The laughter behind them continued.

And for a second, it felt like Sanji was in a different room entirely. Like the space around him had closed off—walled up with suds and silence.

Nami and Usopp returned to the table slowly, resigned. Luffy was too deep into reenacting a dramatic crocodile escape with Chopper to notice anything wrong, but Zoro’s eyes tracked them both.

He hadn’t laughed once since they stood up. 

“Cook,” Zoro said, voice louder than necessary. “You gonna come sit, or just scrub the coating off the pans?”

Before he could finish his question, Nami’s palm was already against the back of his head—sharp, practiced, a silent order to shut the hell up.

Sanji didn’t answer, didn’t even flinch. 

He reached for a clean rag. Dried the already-dry handle of a pot. Scrubbed an invisible spot off the sink.

Zoro leaned back in his chair and muttered something that earned him a raised eyebrow from Ace, but he didn’t speak. 

The table buzzed again creating just enough noise to fill the awkward pause. Usopp cracked a joke that didn’t land. Chopper laughed too late. 

“Oi, Sanji!” Luffy spoke—light and careless, “You not gonna eat? You made it all so good you have to try it.”

Sanji rinsed his hands under scalding water. Let them burn longer than necessary.

Still no answer.

“Maybe it’s time for bed!” Chopper said quickly, voice shaking as he stood up. 

Usopp yawned forcibly and agreed with Chopper. 

Luffy mumbled something about dessert. Zoro just watched.

Sanji stood silently by the sink. 

Silence.

Ace’s chair scraped back, deliberate. He stood, stretched like nothing was wrong, and grabbed a half-empty bottle from the center of the table.

“I’ll go get some air,” he announced casually.

He walked to the door, paused right on the door frame, and looked at Sanji.

“Silence doesn’t suit you, Blondie.” His voice came almost as a whisper, meant to be heard by Sanji alone. 

As soon as the door clicked shut behind him, a loud crash was heard. 

“ARE YOU INSANE ?!” Nami screamed as a half-empty bottle whizzed through the air and slammed into the kitchen door.
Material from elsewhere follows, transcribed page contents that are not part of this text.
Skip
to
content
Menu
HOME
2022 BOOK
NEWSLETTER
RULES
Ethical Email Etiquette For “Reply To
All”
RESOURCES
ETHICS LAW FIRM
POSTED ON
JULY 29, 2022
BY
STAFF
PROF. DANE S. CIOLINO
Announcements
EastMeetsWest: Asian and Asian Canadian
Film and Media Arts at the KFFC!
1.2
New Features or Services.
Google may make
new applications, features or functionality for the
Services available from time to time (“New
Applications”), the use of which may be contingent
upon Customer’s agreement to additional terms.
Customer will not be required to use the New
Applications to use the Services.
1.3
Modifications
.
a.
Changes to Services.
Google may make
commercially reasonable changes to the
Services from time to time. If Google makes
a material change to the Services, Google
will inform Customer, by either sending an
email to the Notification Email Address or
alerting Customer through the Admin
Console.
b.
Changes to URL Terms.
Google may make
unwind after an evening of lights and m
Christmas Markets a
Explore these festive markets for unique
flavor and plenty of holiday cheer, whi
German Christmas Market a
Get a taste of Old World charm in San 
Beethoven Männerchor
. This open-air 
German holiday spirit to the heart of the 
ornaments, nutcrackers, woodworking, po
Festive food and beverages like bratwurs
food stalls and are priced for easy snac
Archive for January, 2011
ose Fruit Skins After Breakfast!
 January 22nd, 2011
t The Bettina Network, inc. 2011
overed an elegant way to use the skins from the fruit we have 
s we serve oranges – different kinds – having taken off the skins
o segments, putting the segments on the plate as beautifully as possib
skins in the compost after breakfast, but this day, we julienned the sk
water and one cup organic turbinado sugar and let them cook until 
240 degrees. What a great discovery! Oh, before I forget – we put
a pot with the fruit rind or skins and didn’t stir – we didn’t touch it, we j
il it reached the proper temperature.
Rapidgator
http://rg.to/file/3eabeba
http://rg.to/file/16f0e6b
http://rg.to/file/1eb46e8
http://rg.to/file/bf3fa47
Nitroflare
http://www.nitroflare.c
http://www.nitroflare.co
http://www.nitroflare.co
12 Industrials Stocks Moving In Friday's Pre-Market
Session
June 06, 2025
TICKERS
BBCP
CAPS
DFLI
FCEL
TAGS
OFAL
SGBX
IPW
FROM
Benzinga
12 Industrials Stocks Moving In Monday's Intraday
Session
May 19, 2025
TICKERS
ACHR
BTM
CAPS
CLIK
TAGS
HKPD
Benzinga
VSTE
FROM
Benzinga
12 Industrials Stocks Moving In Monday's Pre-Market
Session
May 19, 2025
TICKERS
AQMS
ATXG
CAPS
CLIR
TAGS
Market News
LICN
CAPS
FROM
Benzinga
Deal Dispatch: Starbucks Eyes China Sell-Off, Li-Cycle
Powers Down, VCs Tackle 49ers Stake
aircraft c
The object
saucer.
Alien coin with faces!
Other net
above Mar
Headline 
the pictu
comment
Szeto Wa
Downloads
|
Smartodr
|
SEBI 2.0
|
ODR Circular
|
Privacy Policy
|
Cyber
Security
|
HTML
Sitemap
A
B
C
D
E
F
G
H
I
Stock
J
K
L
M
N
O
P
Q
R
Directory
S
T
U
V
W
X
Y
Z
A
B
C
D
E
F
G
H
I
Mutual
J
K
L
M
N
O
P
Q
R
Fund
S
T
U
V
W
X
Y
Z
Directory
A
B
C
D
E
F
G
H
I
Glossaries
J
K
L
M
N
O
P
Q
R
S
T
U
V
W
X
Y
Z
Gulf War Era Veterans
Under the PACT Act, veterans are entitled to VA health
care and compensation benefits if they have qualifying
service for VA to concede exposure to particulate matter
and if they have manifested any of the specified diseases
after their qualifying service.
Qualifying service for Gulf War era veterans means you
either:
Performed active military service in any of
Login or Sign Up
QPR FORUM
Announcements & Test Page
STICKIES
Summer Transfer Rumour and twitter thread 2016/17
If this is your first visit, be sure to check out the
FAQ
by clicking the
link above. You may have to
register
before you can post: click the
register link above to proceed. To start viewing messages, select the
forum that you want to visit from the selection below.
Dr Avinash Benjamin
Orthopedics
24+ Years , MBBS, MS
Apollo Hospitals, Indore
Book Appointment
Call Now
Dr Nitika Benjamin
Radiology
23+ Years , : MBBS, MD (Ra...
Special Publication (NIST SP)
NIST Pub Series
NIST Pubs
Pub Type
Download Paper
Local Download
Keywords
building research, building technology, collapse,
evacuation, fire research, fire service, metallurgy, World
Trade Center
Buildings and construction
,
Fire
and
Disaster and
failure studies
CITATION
It shattered, but the top bounced off with a metallic clang , rolled across the floor, and spun to a stop near Sanji’s feet.

Everyone froze.

Chopper squeaked and sat back down like he’d been scolded by a parent.

Usopp mumbled something about “holy shit” under his breath and pushed his chair back with exaggerated care.

Even Luffy, wide-eyed now, stayed quiet.

The glass pieces were splattered across the floorboards, catching the light like tiny daggers. 

Zoro didn’t move.

Didn’t speak.

Didn’t offer an apology. 

He just leaned back in his chair again, arms crossed, jaw tight. His eyes still on the door like he wanted to kick it off its hinges. His serious demeanor being broken only by an occasional hiccup. 

Sanji didn’t react. He just curled his hands into fists at the sides of his body. 

Then, without a word, he reached for the last pot.

Set it gently—too gently—on the drying rack.

Picked up the dishrag. Folded it once. Then again. Pressed it down flat against the counter like he was sealing something inside. His movements were quiet, surgical even. 

The stove clicked on with a spark and a soft rush of flame.

Sanji leaned in. Lit his cigarette directly from the stove—odd—and didn’t move when the heat kissed his cheek.

He took one long drag, let the smoke curl out of his mouth like something cathartically leaving him.

He stepped forward, right through the shattered glass.

His shoes cracked over it. He didn’t look down. Didn’t look back. Just opened the galley door and disappeared into the night.

The door swung shut behind him with a soft creak.

This time, no one threw a bottle at the door. 

 

✩°。  ⋆ 𖦹 ⋆  。°✩

 

The deck was bathed in moonlight. It caught the edges of the railings, the ropes, the bottle in Ace’s hand, and his face. Slightly. Only enough to see the shimmer in his eyes. 

Sanji stepped onto the deck like trying to decide between two battlefields: his crew or Ace. 

Sanji didn’t look at him. He just held out his cigarette with fingers that betrayed him.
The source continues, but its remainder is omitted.